Taking into account all of these results, concurrent chemoradiotherapy became a standard of care in treating patients with locoregionally advanced or unresectable SSCHN. Except for the Intergroup trial, no subsequent randomized trials have directly compared cisplatin in varying dosing schedules or against other combination regimens.
Several phase II trials have also investigated the incorporation of taxane-based regimens given concurrently with radiation. Although these regimens are feasible, no phase III data are available to allow a direct comparison to single-agent cisplatin. Cisplatin administered at 100 mg/m2 on days 1,22, and 43 of radiation therapy is viewed by many as the standard of care in the treatment of this cohort of patients. The addition of chemotherapy to radiation clearly increases both acute and late toxicities of therapy, and this is an important factor in selecting the most appropriate treatment regimen for any given patient. Subsequent trials of this cisplatin schedule in organ preservation, in the postoperative adjuvant setting, and in numerous phase II chemoradiotherapy regimens have further supported the effectiveness of this treatment strategy.

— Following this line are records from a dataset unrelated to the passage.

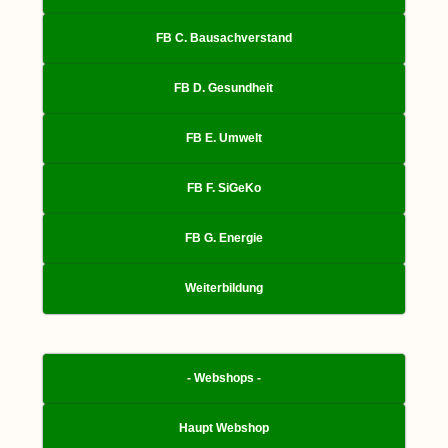
FB C. Bausachverstand
FB D. Gesundheit
FB E. Umwelt
FB F. SiGeKo
FB G. Energie
Weiterbildung
- Webshops -
Haupt Webshop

• Targeted Therapy With Cetuximab(Drug information on cetuximab)—The epidermal growth factor receptor (EGFR) is abnormally activated and overexpressed in cancers of epithelial origin, which includes SCCHN.[37-38] Cetuximab (Erbitux), a monoclonal antibody against EGFR has been associated with clinically significant rates of tumor regression in patients with platinum-refractory head and neck cancer.[39-40]
Bonner et al reported the results of a phase III trial that compared radiation therapy alone to concurrent cetuximab and RT.. In this study, 424 patients with locoregionally advanced SCCHN were randomized to receive treatment with either definitive RT or RT plus weekly cetuximab. Cetuximab was administered at an initial dose of 400 mg/m2, followed by 250 mg/m2 weekly for the duration of therapy.

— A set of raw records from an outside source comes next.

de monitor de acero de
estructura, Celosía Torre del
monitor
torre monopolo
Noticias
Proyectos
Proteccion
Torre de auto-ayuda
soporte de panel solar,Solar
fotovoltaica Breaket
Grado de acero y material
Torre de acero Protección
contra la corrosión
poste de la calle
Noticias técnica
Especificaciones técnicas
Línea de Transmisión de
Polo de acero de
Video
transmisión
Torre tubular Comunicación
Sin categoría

The median duration of locoregional control was improved from 14.9 months in the RT-alone arm to 24.4 months in the cetuximab-plus-RT arm (P = .005). In addition, a benefit in overall survival was seen in the cetuximab-plus-RT arm after a median follow-up of 54 months. The overall survival was 49 months among patients who received the combined therapy and 29.3 months in the RT-alone group (P = .03). There was no difference in the incidence of distant metastases between the two groups. Importantly, with the exception of cetuximab-related acneiform rash and infusion reactions, the incidence of toxic effects did not differ significantly between the two groups.
Although this study clearly revealed a benefit in locoregional control and survival when cetuximab was added to RT, it is unclear how this regimen compares to cisplatin-based chemoradiotherapy. However, in light of no significant added toxicity with cetuximab, it emerges as a valuable therapeutic option in patients with coexisting medical conditions and decreased performance status, for whom the risks of chemotherapy may outweigh its benefits.
RTOG 0522 is an ongoing phase III randomized trial that is further exploring the activity of cetuximab in combination with radiation for locoregionally advanced SCCHN. In this trial, patients are randomized to receive either RT and cisplatin or RT, cisplatin, and cetuximab.